Dry Mouth Update – My dry mouth continues to improve. Sleeping with the dry mouth is no longer a real issue. If things get too dry I use a dry mouth mouthwash to un-dry my mouth. I can now taste and enjoy a pretty wide range of flavors (within the bounds of my neutropenic diet). Exceptions are spicy (chili pepper spice, like cayenne) foods, and foods with high acidity. White wines are unpalatable at present because of this, and red wines are drinkable but not as enjoyable yet as they were before my treatment. I don’t suffer a lack of appetite, although my shrunken stomach has physical limits as to what will fit inside.

A New Richter Cousin – One of the nicest unexpected side benefits of my melanoma treatment has been the discovery of a heretofore unknown Richter cousin. I first met Carolynne at the PET scan waiting room at MGH early this past August, and we got to talking about our respective melanoma occurrences and spread and the fact we both had the rarer NRAS gene mutation instead of the more common BRAF mutation. When I came back from my injection with the radioactive isotope, she and her husband Mark were gone. But a month or so later Carolynne had found this blog and sent me a message to explain her maiden name was Richter. With my father’s help, we found that our family tree shares an ancestor from the mid-1800s, and that her next generation ancestor after that was the brother of my similar generation ancestor. Look at the picture below and judge for yourself. The photo comes from when Carolynne and Mark came to visit us for a few hours of social and melanoma chat about a week ago. Definitely a major highlight of November for me.

Richter Cousins

Richter Cousins

Weight and Girth – My weight post-treatment has been holding steady at around 200 pounds. Sadly, a lot of that weight loss is muscle tissue, and not the roll of chubbiness around my mid-section (though that has decreased too). I have not weighed that little since late junior high school or early high school, when I was also a number of inches shorter than I am now. My waist is down to around 32″, the same as that of my 14-year old son Bas.
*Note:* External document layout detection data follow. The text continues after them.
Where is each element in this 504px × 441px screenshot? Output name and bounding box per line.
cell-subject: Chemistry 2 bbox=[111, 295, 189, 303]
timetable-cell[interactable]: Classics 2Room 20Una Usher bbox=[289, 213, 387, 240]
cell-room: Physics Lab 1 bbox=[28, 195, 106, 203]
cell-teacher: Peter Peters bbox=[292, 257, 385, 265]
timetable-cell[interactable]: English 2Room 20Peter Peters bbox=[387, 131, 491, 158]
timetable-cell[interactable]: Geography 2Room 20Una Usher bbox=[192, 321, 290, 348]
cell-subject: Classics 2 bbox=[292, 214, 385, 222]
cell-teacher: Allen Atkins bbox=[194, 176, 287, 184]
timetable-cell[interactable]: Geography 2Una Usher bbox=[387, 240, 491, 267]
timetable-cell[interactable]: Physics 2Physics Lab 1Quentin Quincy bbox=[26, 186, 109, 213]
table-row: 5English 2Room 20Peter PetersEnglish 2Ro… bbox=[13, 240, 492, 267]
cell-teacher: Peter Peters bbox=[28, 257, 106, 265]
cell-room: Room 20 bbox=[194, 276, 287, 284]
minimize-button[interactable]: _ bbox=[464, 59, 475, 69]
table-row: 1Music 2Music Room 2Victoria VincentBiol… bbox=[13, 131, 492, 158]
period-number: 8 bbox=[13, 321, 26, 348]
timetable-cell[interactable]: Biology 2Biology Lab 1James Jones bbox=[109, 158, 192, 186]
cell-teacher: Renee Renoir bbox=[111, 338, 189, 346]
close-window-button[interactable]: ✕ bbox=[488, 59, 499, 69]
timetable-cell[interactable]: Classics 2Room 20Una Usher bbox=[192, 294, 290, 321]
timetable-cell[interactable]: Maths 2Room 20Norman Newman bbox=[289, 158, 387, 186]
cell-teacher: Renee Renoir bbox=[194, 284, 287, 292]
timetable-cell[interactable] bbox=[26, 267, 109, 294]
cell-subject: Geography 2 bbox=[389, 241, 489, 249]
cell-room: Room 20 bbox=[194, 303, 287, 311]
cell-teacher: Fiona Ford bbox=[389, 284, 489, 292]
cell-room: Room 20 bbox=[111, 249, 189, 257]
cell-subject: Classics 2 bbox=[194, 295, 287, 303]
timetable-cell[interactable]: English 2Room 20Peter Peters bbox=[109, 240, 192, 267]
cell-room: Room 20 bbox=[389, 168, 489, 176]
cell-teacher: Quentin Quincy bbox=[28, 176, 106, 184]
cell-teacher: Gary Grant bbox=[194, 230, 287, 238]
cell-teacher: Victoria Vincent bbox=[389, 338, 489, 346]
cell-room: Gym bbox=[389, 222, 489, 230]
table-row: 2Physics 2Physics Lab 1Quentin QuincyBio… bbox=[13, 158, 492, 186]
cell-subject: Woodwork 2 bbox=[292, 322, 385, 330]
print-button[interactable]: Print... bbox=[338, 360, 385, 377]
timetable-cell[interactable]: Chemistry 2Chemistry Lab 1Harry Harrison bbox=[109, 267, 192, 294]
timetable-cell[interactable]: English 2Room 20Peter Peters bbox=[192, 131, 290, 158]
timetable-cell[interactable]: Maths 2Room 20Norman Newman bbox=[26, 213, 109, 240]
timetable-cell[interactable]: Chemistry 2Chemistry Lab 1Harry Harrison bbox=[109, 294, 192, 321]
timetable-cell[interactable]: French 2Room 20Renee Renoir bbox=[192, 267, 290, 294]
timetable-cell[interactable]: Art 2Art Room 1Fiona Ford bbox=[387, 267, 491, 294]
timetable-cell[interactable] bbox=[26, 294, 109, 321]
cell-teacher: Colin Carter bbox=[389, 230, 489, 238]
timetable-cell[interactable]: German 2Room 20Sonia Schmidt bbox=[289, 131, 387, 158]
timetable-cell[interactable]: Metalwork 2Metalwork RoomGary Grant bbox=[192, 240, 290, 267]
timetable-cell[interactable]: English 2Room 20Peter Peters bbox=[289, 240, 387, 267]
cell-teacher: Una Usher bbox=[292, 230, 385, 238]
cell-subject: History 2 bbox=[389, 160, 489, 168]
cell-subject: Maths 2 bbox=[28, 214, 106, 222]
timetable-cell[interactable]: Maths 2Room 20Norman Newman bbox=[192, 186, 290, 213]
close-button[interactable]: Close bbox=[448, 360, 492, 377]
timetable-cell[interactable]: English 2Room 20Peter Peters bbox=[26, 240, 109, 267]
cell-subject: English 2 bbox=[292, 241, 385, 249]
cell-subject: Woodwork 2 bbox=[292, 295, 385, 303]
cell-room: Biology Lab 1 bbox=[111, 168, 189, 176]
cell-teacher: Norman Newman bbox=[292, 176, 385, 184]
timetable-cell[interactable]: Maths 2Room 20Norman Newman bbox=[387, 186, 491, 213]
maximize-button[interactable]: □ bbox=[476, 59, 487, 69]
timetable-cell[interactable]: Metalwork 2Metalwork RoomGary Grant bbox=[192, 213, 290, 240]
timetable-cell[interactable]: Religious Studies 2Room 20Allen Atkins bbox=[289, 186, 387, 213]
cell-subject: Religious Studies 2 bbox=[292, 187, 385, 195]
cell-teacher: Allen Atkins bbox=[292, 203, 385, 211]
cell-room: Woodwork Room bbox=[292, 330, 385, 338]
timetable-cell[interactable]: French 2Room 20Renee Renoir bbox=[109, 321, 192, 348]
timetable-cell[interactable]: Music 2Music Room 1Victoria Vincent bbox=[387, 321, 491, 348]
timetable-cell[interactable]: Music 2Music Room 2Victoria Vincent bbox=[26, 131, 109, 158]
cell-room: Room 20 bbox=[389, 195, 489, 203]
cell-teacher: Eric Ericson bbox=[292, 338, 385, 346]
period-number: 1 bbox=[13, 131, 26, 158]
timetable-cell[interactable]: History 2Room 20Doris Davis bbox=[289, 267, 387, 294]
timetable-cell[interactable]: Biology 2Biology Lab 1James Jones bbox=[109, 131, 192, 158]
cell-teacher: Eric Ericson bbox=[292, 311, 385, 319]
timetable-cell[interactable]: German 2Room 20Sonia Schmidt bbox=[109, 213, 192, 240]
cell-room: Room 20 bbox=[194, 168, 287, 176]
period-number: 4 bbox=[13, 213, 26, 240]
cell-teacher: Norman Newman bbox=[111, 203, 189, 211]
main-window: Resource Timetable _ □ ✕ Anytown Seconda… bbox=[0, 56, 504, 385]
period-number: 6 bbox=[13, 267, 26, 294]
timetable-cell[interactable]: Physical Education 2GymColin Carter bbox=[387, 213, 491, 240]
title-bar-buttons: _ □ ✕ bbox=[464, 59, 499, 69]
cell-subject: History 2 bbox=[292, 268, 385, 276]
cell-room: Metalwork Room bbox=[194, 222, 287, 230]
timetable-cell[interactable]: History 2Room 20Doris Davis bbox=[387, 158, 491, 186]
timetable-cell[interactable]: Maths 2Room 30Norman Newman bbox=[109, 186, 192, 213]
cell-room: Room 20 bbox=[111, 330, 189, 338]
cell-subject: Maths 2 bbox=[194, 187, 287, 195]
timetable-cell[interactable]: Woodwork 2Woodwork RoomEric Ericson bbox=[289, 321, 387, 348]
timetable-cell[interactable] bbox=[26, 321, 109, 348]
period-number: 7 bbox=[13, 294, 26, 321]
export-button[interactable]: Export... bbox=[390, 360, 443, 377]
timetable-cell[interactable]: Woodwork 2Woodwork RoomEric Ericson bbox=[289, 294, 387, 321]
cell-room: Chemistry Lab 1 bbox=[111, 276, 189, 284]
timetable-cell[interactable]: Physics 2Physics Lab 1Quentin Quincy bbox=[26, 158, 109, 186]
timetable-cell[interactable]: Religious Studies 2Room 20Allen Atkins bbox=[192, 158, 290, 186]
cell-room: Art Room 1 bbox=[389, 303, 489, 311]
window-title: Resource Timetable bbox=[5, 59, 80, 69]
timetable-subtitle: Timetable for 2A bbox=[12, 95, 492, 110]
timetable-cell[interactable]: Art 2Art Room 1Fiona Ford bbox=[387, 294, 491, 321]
Neutropenic Diet – I am presently more than half-way through the three months that I need to be on my neutropenic diet, which ends on January 6th. I will be looking forward to my first medium-rare bone-in rib-eye after that date, with a green salad. Both are things I am not allowed to eat at present. I’m also planning for Bobbe Jan’s ribs and fries on January 6th, my last evening home on Bonaire before flying back to Boston. Yum.

That’s it for now. More when notable stuff happens, and apologies for not posting sooner, but we didn’t want to increase the amount of anxiety in our families and friends until we knew what was happening.